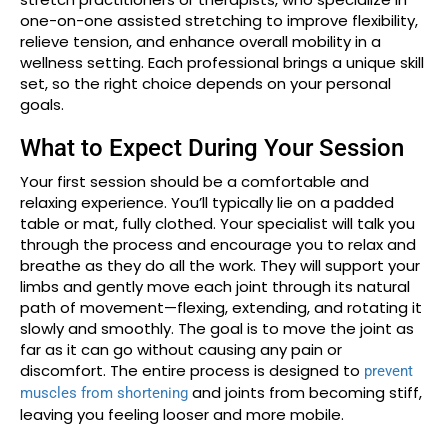
one-on-one assisted stretching to improve flexibility,
relieve tension, and enhance overall mobility in a
wellness setting. Each professional brings a unique skill
set, so the right choice depends on your personal
goals.
What to Expect During Your Session
Your first session should be a comfortable and
relaxing experience. You’ll typically lie on a padded
table or mat, fully clothed. Your specialist will talk you
through the process and encourage you to relax and
breathe as they do all the work. They will support your
limbs and gently move each joint through its natural
path of movement—flexing, extending, and rotating it
slowly and smoothly. The goal is to move the joint as
far as it can go without causing any pain or
discomfort. The entire process is designed to
prevent
and joints from becoming stiff,
muscles from shortening
leaving you feeling looser and more mobile.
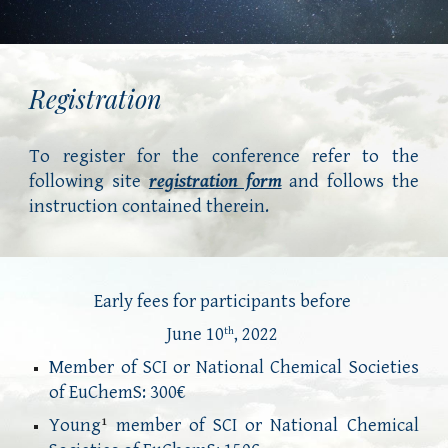
Registration
To register for the conference refer to the
following site
registration form
and follows the
instruction contained therein.
Early fees for participants before 
Ju
ne
 10
, 
2022 
th
Member of SCI or National Chemical Societies
of EuChemS: 300€
Young
member of SCI or National Chemical
1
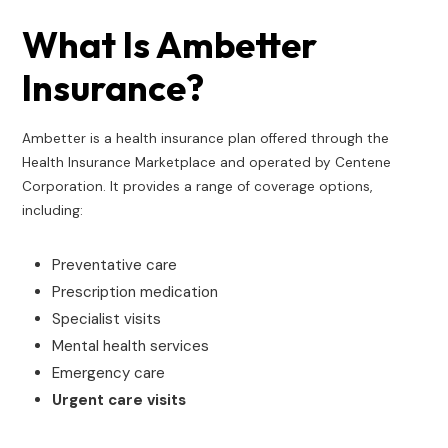
What Is Ambetter
Insurance?
Ambetter is a health insurance plan offered through the
Health Insurance Marketplace and operated by Centene
Corporation. It provides a range of coverage options,
including:
Preventative care
Prescription medication
Specialist visits
Mental health services
Emergency care
Urgent care visits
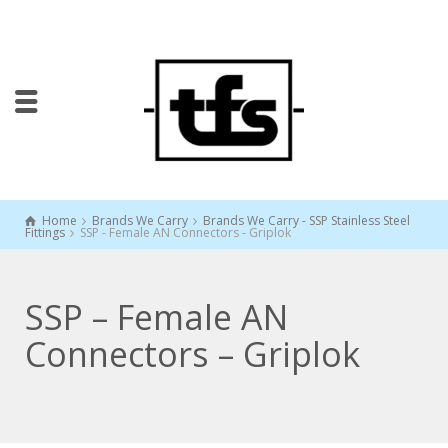
Home
Brands We Carry
Brands We Carry - SSP Stainless Steel
Fittings
SSP - Female AN Connectors - Griplok
SSP – Female AN
Connectors – Griplok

===============

(What is expected) Word for word, copy every line of the data, excluding any pictures.

(Answer)
one-on-one assisted stretching to improve flexibility,
relieve tension, and enhance overall mobility in a
wellness setting. Each professional brings a unique skill
set, so the right choice depends on your personal
goals.
What to Expect During Your Session
Your first session should be a comfortable and
relaxing experience. You’ll typically lie on a padded
table or mat, fully clothed. Your specialist will talk you
through the process and encourage you to relax and
breathe as they do all the work. They will support your
limbs and gently move each joint through its natural
path of movement—flexing, extending, and rotating it
slowly and smoothly. The goal is to move the joint as
far as it can go without causing any pain or
discomfort. The entire process is designed to
prevent
and joints from becoming stiff,
muscles from shortening
leaving you feeling looser and more mobile.
Registration
To register for the conference refer to the
following site
registration form
and follows the
instruction contained therein.
Early fees for participants before 
Ju
ne
 10
, 
2022 
th
Member of SCI or National Chemical Societies
of EuChemS: 300€
Young
member of SCI or National Chemical
1
What Is Ambetter
Insurance?
Ambetter is a health insurance plan offered through the
Health Insurance Marketplace and operated by Centene
Corporation. It provides a range of coverage options,
including:
Preventative care
Prescription medication
Specialist visits
Mental health services
Emergency care
Urgent care visits
Home
Brands We Carry
Brands We Carry - SSP Stainless Steel
Fittings
SSP - Female AN Connectors - Griplok
SSP – Female AN
Connectors – Griplok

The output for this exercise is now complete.